• Exercise aim: Scan the entries below and count the lines holding the string "Luna". Supply only the number.

• Entries supplied:
---+---

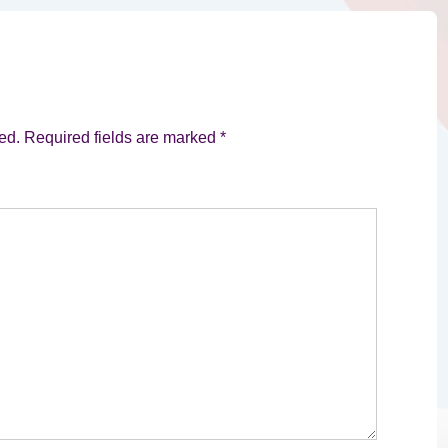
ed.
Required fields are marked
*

---+---

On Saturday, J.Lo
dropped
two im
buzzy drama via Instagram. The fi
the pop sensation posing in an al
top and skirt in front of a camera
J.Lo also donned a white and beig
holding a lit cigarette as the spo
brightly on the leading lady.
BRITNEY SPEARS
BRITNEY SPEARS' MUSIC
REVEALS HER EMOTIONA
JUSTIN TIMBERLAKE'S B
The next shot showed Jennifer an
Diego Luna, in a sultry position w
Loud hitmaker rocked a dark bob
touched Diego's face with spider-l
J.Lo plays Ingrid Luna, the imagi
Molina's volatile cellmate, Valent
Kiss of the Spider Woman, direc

---+---

• Exercise output: 2